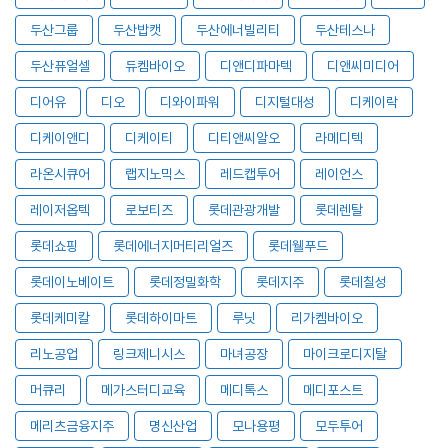
두산그룹
두산밥캣
두산에너빌리티
두산테스나
두산퓨얼셀
듀켐바이오
디앤디파마텍
디앤씨미디어
디어유
디오
디와이파워
디지털대성
디케이락
디케이앤디
디케이티
디티앤씨알오
라메디텍
라온시큐어
랩지노믹스
레드캡투어
레이언스
레이저옵텍
로보티즈
롯데관광개발
롯데렌탈
롯데쇼핑
롯데에너지머티리얼즈
롯데웰푸드
롯데이노베이트
롯데정밀화학
롯데지주
롯데칠성
롯데케미칼
롯데하이마트
루닛
리가켐바이오
리노공업
링크제니시스
마녀공장
마이크로디지탈
머큐리
메가스터디교육
메디톡스
메디포스트
메리츠금융지주
명신산업
모나용평
모두투어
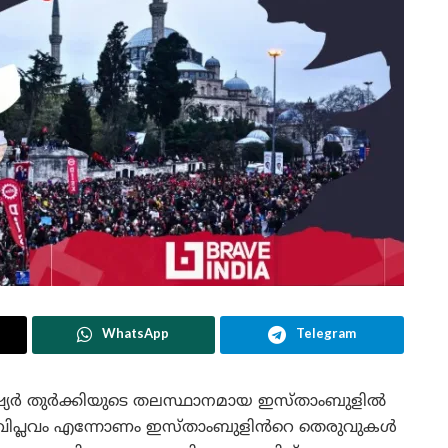
WhatsApp
Telegram
്യർ തുർക്കിയുടെ തലസ്ഥാനമായ ഇസ്താംബുളിൽ
ലപൂ വിപ്ലവം എന്നോണം ഇസ്താംബുളിൻറെ തെരുവുകൾ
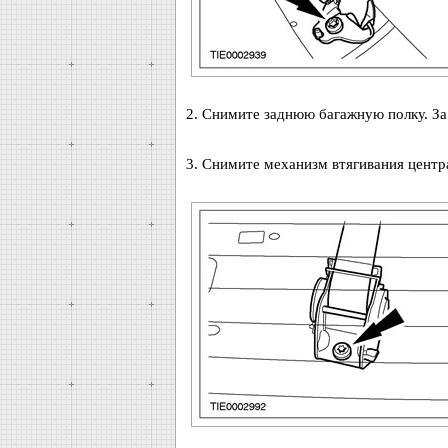
2. Снимите заднюю багажную полку. За
3. Снимите механизм втягивания центра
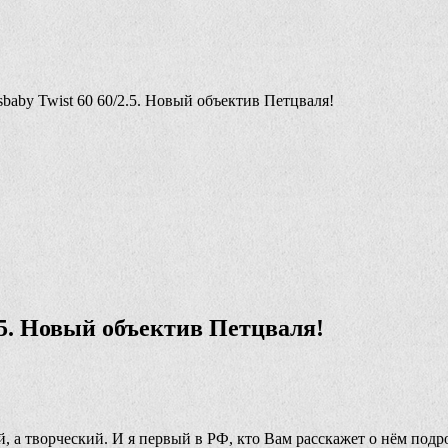
aby Twist 60 60/2.5. Новый объектив Петцваля!
.5. Новый объектив Петцваля!
, а творческий. И я первый в РФ, кто Вам расскажет о нём под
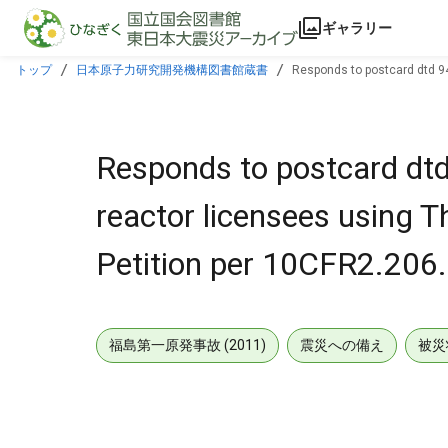
本文に飛ぶ
ギャラリー
トップ
日本原子力研究開発機構図書館蔵書
Responds to postcard dtd 94
Responds to postcard dtd
reactor licensees using 
Petition per 10CFR2.206.
福島第一原発事故 (2011)
震災への備え
被災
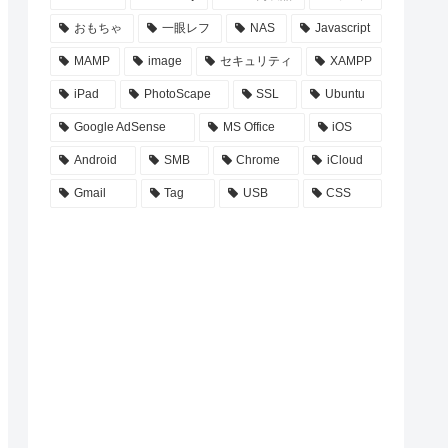
おもちゃ
一眼レフ
NAS
Javascript
MAMP
image
セキュリティ
XAMPP
iPad
PhotoScape
SSL
Ubuntu
Google AdSense
MS Office
iOS
Android
SMB
Chrome
iCloud
Gmail
Tag
USB
CSS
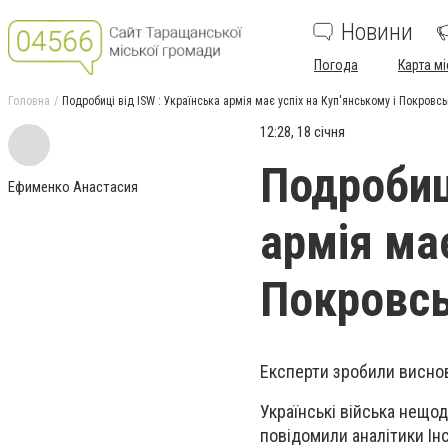
Новини
Погода
Карта мі
Головна
Подробиці від ISW : Українська армія має успіх на Куп'янському і Покров
12:28, 18 січня
Подробиці
Ефименко Анастасия
армія має
Покровс
Експерти зробили виснов
Українські війська нещо
повідомили аналітики Інс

○ ○ ○ ○ ○

ACTIVITY: Filter the data above by the word "Петцваля" and copy every line that matches.

OUTPUT FOR THIS TASK:
aby Twist 60 60/2.5. Новый объектив Петцваля!
.5. Новый объектив Петцваля!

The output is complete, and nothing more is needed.